# Notebook Summary 


### Quickstart

  1. Import etiq library - for install please check our docs (https://docs.etiq.ai/) 

  2. Login to the dashboard - this way you can send the results to your dashboard instance (Etiq AWS instance if you use the SaaS version). To deploy on your own cloud instance, get in touch (info@etiq.ai)

  3. Create or open a project 
  
  
  
### Snapshot 1, already-trained model 


  7. Load Adult dataset
  
  8. Train a model 
  
  9. Load your config file and create your snapshot using the test dataset only 
  
  10. Scan for accuracy rca issues 
  
 
  

## What are Accuracy RCA scans?

Some scans are simple tests that show whether a metric for an entire sample dataset is above or below certain thresholds set by the user. Other scans are more complex and look at whether a metric for only a part of the sample dataset is below or above the threshold. This will help you discover segments of customers or groups of records for which the model has a lower than expected accuracy or groups for which bias thresholds are not met.

##### Imagine if your accuracy metrics tests have picked up issues, this test finds out exactly which segment has the issue, which should help you fix it sooner. 

If only a part of the data drifted or only a segment is underperforming, your overall tests might not pick up on it, but this test would. While you can pre-set segments you are interested in, if you just run the scan as is, it will discover problematic segments on its own.


The RCA accuracy scans so far provide 3 metrics out-of-the-box:

1. Accuracy - % correct out of total 

2. True Positive Rate - the proportion positive outcome labels that are correctly classified out of all positive outcome labels

3. True Negative Rate -  the proportion negative outcome labels that are correctly classified out of all negative outcome labels


# SET-UP

In [1]:
import etiq

#!pip install Jinja2
#import Jinja2


Thanks for trying out the ETIQ.ai toolkit!

Visit our getting started documentation at https://docs.etiq.ai/

Visit our Slack channel at https://etiqcore.slack.com/ for support or feedback.



In [2]:
# styling the issue_summary + segments_accuracy_rca

def metric_format(v):
    if v is not None:
        return v.__name__
    else:
        return v

def threshold_format(v):
    return f'{v[0]} - {v[1]}'

def set_format(v):
    if len(v) == 0:
        return 'None'
    return f'{v}'

def highlight_rows(row):
    value = row.loc['issues_found']
    if value > 0:
        color = '#FFB3BA' # Red
    else:
        color = '#BAFFC9' # Green
    return ['background-color: {}'.format(color) for r in row]
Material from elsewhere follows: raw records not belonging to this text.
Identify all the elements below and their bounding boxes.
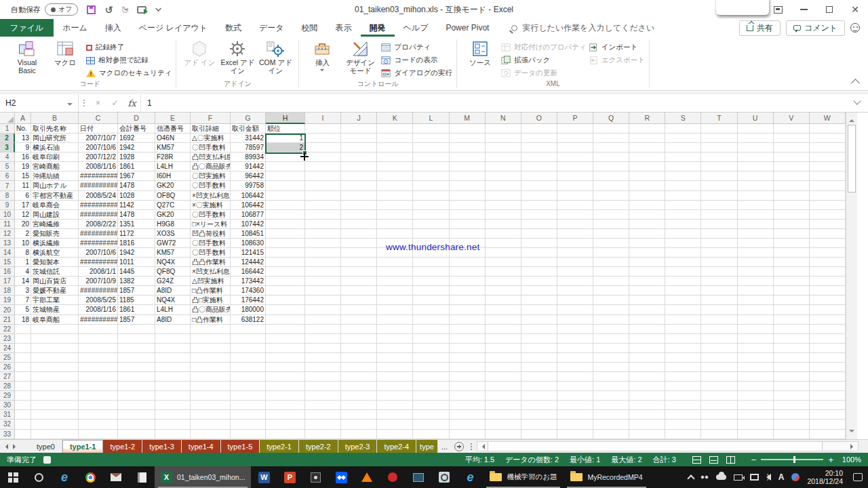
cell-M11[interactable]	[450, 220, 486, 229]
cell-P22[interactable]	[557, 325, 593, 334]
cell-V19[interactable]	[774, 296, 810, 305]
cell-H31[interactable]	[266, 410, 305, 420]
cell-D3[interactable]: 1942	[118, 143, 155, 152]
cell-L27[interactable]	[413, 372, 449, 382]
cell-H3[interactable]: 2	[266, 143, 305, 152]
cell-U29[interactable]	[738, 391, 774, 401]
cell-V9[interactable]	[774, 201, 810, 210]
sheet-tab-type1-3[interactable]: type1-3	[142, 440, 182, 453]
cell-Q17[interactable]	[593, 277, 629, 286]
cell-F7[interactable]: 〇凹手数料	[191, 181, 231, 190]
cell-F10[interactable]: 〇凹手数料	[191, 210, 231, 220]
zoom-in-icon[interactable]: +	[828, 455, 833, 464]
column-header-K[interactable]: K	[377, 113, 413, 124]
cell-F8[interactable]: ×凹支払利息	[191, 191, 231, 201]
cell-U24[interactable]	[738, 344, 774, 353]
cell-H25[interactable]	[266, 353, 305, 363]
cell-T5[interactable]	[701, 162, 737, 171]
cell-S31[interactable]	[665, 410, 701, 420]
cell-M21[interactable]	[450, 315, 486, 325]
cell-G13[interactable]: 108630	[231, 239, 266, 248]
cell-P6[interactable]	[557, 171, 593, 181]
cell-E8[interactable]: OF8Q	[155, 191, 191, 201]
cell-V14[interactable]	[774, 248, 810, 258]
cell-R21[interactable]	[629, 315, 665, 325]
minimize-button[interactable]	[791, 0, 816, 19]
cell-B10[interactable]: 岡山建設	[31, 210, 79, 220]
cell-K12[interactable]	[377, 229, 413, 239]
cell-S30[interactable]	[665, 401, 701, 410]
cell-E33[interactable]	[155, 430, 191, 439]
cell-E25[interactable]	[155, 353, 191, 363]
cell-L30[interactable]	[413, 401, 449, 410]
cell-F4[interactable]: 凸凹支払利息	[191, 152, 231, 162]
column-header-D[interactable]: D	[118, 113, 155, 124]
cell-V5[interactable]	[774, 162, 810, 171]
cell-N17[interactable]	[486, 277, 521, 286]
cell-T9[interactable]	[701, 201, 737, 210]
cell-U16[interactable]	[738, 267, 774, 277]
cell-W12[interactable]	[810, 229, 846, 239]
cell-V12[interactable]	[774, 229, 810, 239]
cell-K10[interactable]	[377, 210, 413, 220]
taskbar-clock[interactable]: 20:10 2018/12/24	[807, 469, 843, 485]
cell-G12[interactable]: 108451	[231, 229, 266, 239]
cell-P16[interactable]	[557, 267, 593, 277]
column-header-U[interactable]: U	[738, 113, 774, 124]
cell-M5[interactable]	[450, 162, 486, 171]
cell-N26[interactable]	[486, 363, 521, 372]
cell-M19[interactable]	[450, 296, 486, 305]
cell-F25[interactable]	[191, 353, 231, 363]
cell-A3[interactable]: 9	[15, 143, 31, 152]
cell-Q2[interactable]	[593, 134, 629, 143]
cell-O28[interactable]	[521, 382, 557, 391]
cell-C29[interactable]	[79, 391, 118, 401]
cell-O11[interactable]	[521, 220, 557, 229]
cell-N21[interactable]	[486, 315, 521, 325]
view-code-button[interactable]: コードの表示	[381, 56, 452, 65]
cell-M30[interactable]	[450, 401, 486, 410]
cell-G17[interactable]: 173442	[231, 277, 266, 286]
cell-C4[interactable]: 2007/12/2	[79, 152, 118, 162]
cell-M23[interactable]	[450, 334, 486, 344]
cell-J9[interactable]	[341, 201, 377, 210]
cell-J22[interactable]	[341, 325, 377, 334]
cell-H5[interactable]	[266, 162, 305, 171]
cell-W6[interactable]	[810, 171, 846, 181]
cell-V3[interactable]	[774, 143, 810, 152]
cell-N13[interactable]	[486, 239, 521, 248]
cell-R25[interactable]	[629, 353, 665, 363]
cell-A30[interactable]	[15, 401, 31, 410]
cell-K19[interactable]	[377, 296, 413, 305]
row-header-14[interactable]: 14	[0, 248, 15, 258]
cell-U2[interactable]	[738, 134, 774, 143]
cell-U5[interactable]	[738, 162, 774, 171]
cell-O19[interactable]	[521, 296, 557, 305]
ribbon-tab-help[interactable]: ヘルプ	[395, 19, 437, 37]
cell-N9[interactable]	[486, 201, 521, 210]
cell-K24[interactable]	[377, 344, 413, 353]
cell-P27[interactable]	[557, 372, 593, 382]
cell-R13[interactable]	[629, 239, 665, 248]
cell-I1[interactable]	[305, 124, 341, 134]
cell-U9[interactable]	[738, 201, 774, 210]
scroll-right-icon[interactable]	[850, 444, 856, 449]
taskbar-powerpoint-button[interactable]: P	[277, 466, 302, 488]
cell-T23[interactable]	[701, 334, 737, 344]
cell-D17[interactable]: 1382	[118, 277, 155, 286]
cell-E28[interactable]	[155, 382, 191, 391]
cell-I32[interactable]	[305, 420, 341, 429]
cell-O33[interactable]	[521, 430, 557, 439]
cell-U31[interactable]	[738, 410, 774, 420]
cell-S6[interactable]	[665, 171, 701, 181]
cell-W10[interactable]	[810, 210, 846, 220]
cell-O7[interactable]	[521, 181, 557, 190]
cell-N27[interactable]	[486, 372, 521, 382]
column-header-T[interactable]: T	[701, 113, 737, 124]
cell-P21[interactable]	[557, 315, 593, 325]
relative-references-button[interactable]: 相対参照で記録	[86, 56, 172, 65]
cell-U28[interactable]	[738, 382, 774, 391]
cell-K33[interactable]	[377, 430, 413, 439]
cell-T32[interactable]	[701, 420, 737, 429]
cell-O8[interactable]	[521, 191, 557, 201]
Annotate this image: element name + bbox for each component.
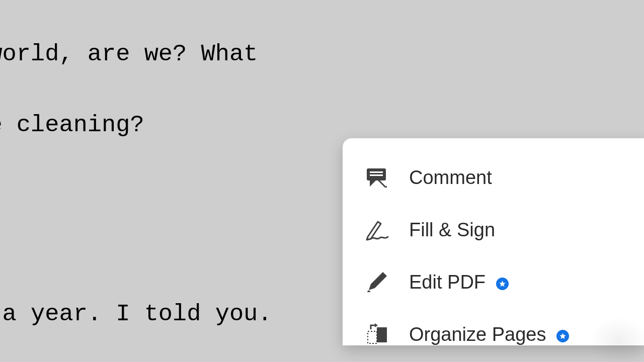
- tool-label: Comment: [409, 167, 492, 189]
- tool-label: Edit PDF: [409, 272, 509, 293]
- svg-rect-10: [368, 331, 377, 343]
- svg-rect-9: [377, 327, 387, 342]
- svg-marker-6: [367, 290, 371, 292]
- comment-icon: [365, 165, 389, 190]
- tools-panel: Comment Fill & Sign Edit PDF: [343, 138, 644, 345]
- svg-marker-3: [370, 180, 376, 187]
- tool-fill-sign[interactable]: Fill & Sign: [343, 204, 644, 256]
- tool-label: Fill & Sign: [409, 219, 495, 241]
- organize-pages-icon: [365, 322, 389, 346]
- tool-edit-pdf[interactable]: Edit PDF: [343, 256, 644, 308]
- svg-marker-11: [375, 323, 378, 327]
- premium-star-icon: [556, 330, 569, 342]
- tool-label-text: Organize Pages: [409, 324, 546, 345]
- tool-organize-pages[interactable]: Organize Pages: [343, 308, 644, 360]
- pencil-icon: [365, 270, 389, 294]
- svg-marker-12: [559, 333, 566, 339]
- svg-rect-2: [370, 174, 383, 176]
- doc-line: e world, are we? What: [0, 42, 413, 66]
- svg-rect-1: [370, 171, 383, 173]
- sign-icon: [365, 218, 389, 242]
- svg-marker-8: [499, 281, 506, 287]
- tool-comment[interactable]: Comment: [343, 151, 644, 204]
- tool-label: Organize Pages: [409, 324, 569, 345]
- doc-line: use cleaning?: [0, 113, 413, 137]
- premium-star-icon: [496, 278, 509, 290]
- tool-label-text: Edit PDF: [409, 272, 486, 293]
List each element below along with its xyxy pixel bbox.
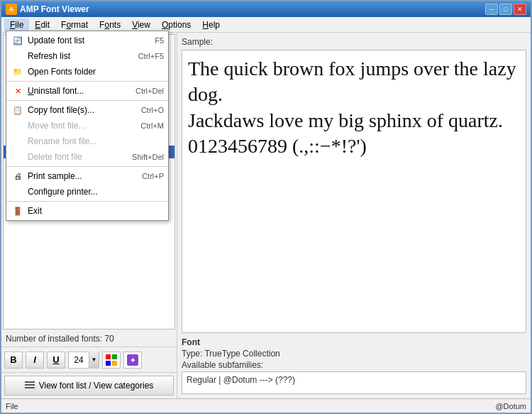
underline-button[interactable]: U	[47, 352, 65, 369]
font-type: Type: TrueType Collection	[182, 349, 526, 359]
color-button[interactable]	[102, 352, 121, 369]
view-font-list-button[interactable]: View font list / View categories	[4, 376, 174, 396]
refresh-list-label: Refresh list	[28, 51, 131, 61]
copy-font-shortcut: Ctrl+O	[141, 106, 164, 114]
menu-item-copy-font-files[interactable]: 📋 Copy font file(s)... Ctrl+O	[6, 102, 168, 118]
special-icon: ✦	[126, 354, 139, 366]
move-font-icon	[11, 120, 25, 131]
view-buttons-area: View font list / View categories	[1, 372, 177, 398]
font-size-input[interactable]	[69, 355, 89, 365]
rename-font-icon	[11, 136, 25, 147]
exit-label: Exit	[28, 206, 157, 216]
status-bar: File @Dotum	[1, 398, 531, 413]
sample-area: The quick brown fox jumps over the lazy …	[182, 50, 526, 333]
rename-font-label: Rename font file...	[28, 136, 157, 146]
configure-printer-label: Configure printer...	[28, 187, 157, 197]
delete-font-shortcut: Shift+Del	[132, 153, 164, 161]
separator-3	[6, 166, 168, 167]
uninstall-font-shortcut: Ctrl+Del	[135, 87, 164, 95]
separator-4	[6, 201, 168, 202]
window-controls: ─ □ ✕	[485, 4, 526, 15]
menu-item-delete-font-file: Delete font file Shift+Del	[6, 149, 168, 165]
svg-text:✦: ✦	[130, 356, 136, 364]
svg-rect-0	[106, 354, 111, 359]
italic-button[interactable]: I	[26, 352, 44, 369]
copy-font-icon: 📋	[11, 104, 25, 116]
update-font-list-icon: 🔄	[11, 35, 25, 46]
menu-item-exit[interactable]: 🚪 Exit	[6, 203, 168, 219]
minimize-button[interactable]: ─	[485, 4, 498, 15]
update-font-list-label: Update font list	[28, 36, 148, 45]
move-font-label: Move font file...	[28, 121, 133, 131]
menu-item-rename-font-file: Rename font file...	[6, 134, 168, 149]
separator-1	[6, 81, 168, 82]
menu-file[interactable]: File	[4, 18, 29, 31]
print-sample-shortcut: Ctrl+P	[142, 172, 164, 180]
menu-item-configure-printer[interactable]: Configure printer...	[6, 184, 168, 200]
menu-item-uninstall-font[interactable]: ✕ Uninstall font... Ctrl+Del	[6, 83, 168, 99]
move-font-shortcut: Ctrl+M	[140, 121, 164, 130]
font-count: Number of installed fonts: 70	[1, 331, 177, 347]
font-info: Font Type: TrueType Collection Available…	[182, 337, 526, 394]
delete-font-icon	[11, 151, 25, 163]
bold-button[interactable]: B	[4, 352, 23, 369]
subfamilies-box: Regular | @Dotum ---> (???)	[182, 371, 526, 394]
file-dropdown-menu: 🔄 Update font list F5 Refresh list Ctrl+…	[6, 31, 169, 221]
special-button[interactable]: ✦	[123, 352, 142, 369]
menu-fonts[interactable]: Fonts	[94, 18, 126, 31]
menu-item-refresh-list[interactable]: Refresh list Ctrl+F5	[6, 48, 168, 64]
svg-rect-1	[112, 354, 117, 359]
menu-view[interactable]: View	[126, 18, 156, 31]
font-size-control: ▼	[68, 352, 99, 369]
close-button[interactable]: ✕	[514, 4, 526, 15]
menu-format[interactable]: Format	[55, 18, 94, 31]
sample-label: Sample:	[182, 37, 526, 47]
list-icon	[25, 381, 36, 391]
copy-font-label: Copy font file(s)...	[28, 105, 134, 115]
open-fonts-folder-label: Open Fonts folder	[28, 67, 157, 77]
uninstall-font-icon: ✕	[11, 85, 25, 97]
svg-rect-7	[25, 384, 35, 386]
exit-icon: 🚪	[11, 205, 25, 217]
app-icon: A	[6, 4, 17, 15]
svg-rect-6	[25, 381, 35, 383]
uninstall-font-label: Uninstall font...	[28, 86, 128, 96]
window-title: AMP Font Viewer	[20, 4, 485, 14]
update-font-list-shortcut: F5	[155, 36, 164, 45]
menu-help[interactable]: Help	[196, 18, 226, 31]
main-window: A AMP Font Viewer ─ □ ✕ File Edit Format…	[0, 0, 532, 414]
menu-item-print-sample[interactable]: 🖨 Print sample... Ctrl+P	[6, 168, 168, 184]
svg-rect-2	[106, 361, 111, 366]
refresh-list-icon	[11, 50, 25, 62]
title-bar: A AMP Font Viewer ─ □ ✕	[1, 1, 531, 17]
format-toolbar: B I U ▼	[1, 347, 177, 372]
menu-item-open-fonts-folder[interactable]: 📁 Open Fonts folder	[6, 64, 168, 80]
color-grid-icon	[105, 354, 118, 366]
menu-item-update-font-list[interactable]: 🔄 Update font list F5	[6, 33, 168, 48]
maximize-button[interactable]: □	[499, 4, 512, 15]
menu-edit[interactable]: Edit	[29, 18, 55, 31]
svg-rect-3	[112, 361, 117, 366]
configure-printer-icon	[11, 186, 25, 197]
subfamilies-label: Available subfamilies:	[182, 360, 526, 370]
menu-options[interactable]: Options	[156, 18, 196, 31]
status-right: @Dotum	[495, 402, 526, 410]
print-sample-label: Print sample...	[28, 171, 135, 181]
menu-item-move-font-file: Move font file... Ctrl+M	[6, 118, 168, 134]
svg-rect-8	[25, 387, 35, 388]
right-panel: Sample: The quick brown fox jumps over t…	[177, 33, 531, 398]
status-left: File	[6, 402, 495, 410]
delete-font-label: Delete font file	[28, 152, 125, 162]
print-sample-icon: 🖨	[11, 170, 25, 182]
font-size-dropdown[interactable]: ▼	[89, 352, 99, 369]
open-fonts-folder-icon: 📁	[11, 66, 25, 77]
refresh-list-shortcut: Ctrl+F5	[138, 52, 164, 60]
font-label: Font	[182, 337, 526, 347]
separator-2	[6, 100, 168, 101]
def backround_first_column(col):
    color = 'white'
    return ['background-color: {}'.format(color) for c in col]

def font_color(v):
    color = 'black'
    # if v:
    #     color = 'blue'
    return 'color: %s' % color

def issue_summary_pretty(styler):
    styler.format(metric_format, subset=['metric', 'measure'])
    styler.format(threshold_format, subset=['threshold'])
    styler.format(set_format, subset=['features', 'segments'])
    styler.hide(axis="index")
    styler.apply(highlight_rows, axis=1)
    styler.apply(backround_first_column, axis='columns', subset=['name'])
    styler.applymap(font_color)
    styler.set_caption("Issues Summary")
    return styler 

def list_of_segments(summary):
    segments = summary["segment"]
    seg_list = []
    for elem in segments:
        if elem in seg_list:
            continue
        else:
            seg_list.append(elem)
    return seg_list

def issues_accuracy_rca_pretty(styler):
    styler.hide(axis="index")
    # styler.apply(backround_first_column, axis='columns', subset=['name'])
    # styler.applymap(font_color)
    styler.set_caption("Issues Accuracy RCA")
    styler.set_properties(**{'background-color': 'white',
                           'color': 'black'})
    return styler


In [3]:
from etiq import login as etiq_login
#etiq_login("https://dashboard.etiq.ai/", "<token>")

In [4]:
# Can get/create a single named project
project = etiq.projects.open(name="Accuracy RCA Scans")

# SNAPSHOT 1: xgboost, pre-configured model


To illustrate some of the library's features, we build a model that predicts whether an applicant makes over or under 50K using the Adult dataset from https://archive.ics.uci.edu/ml/datasets/adult.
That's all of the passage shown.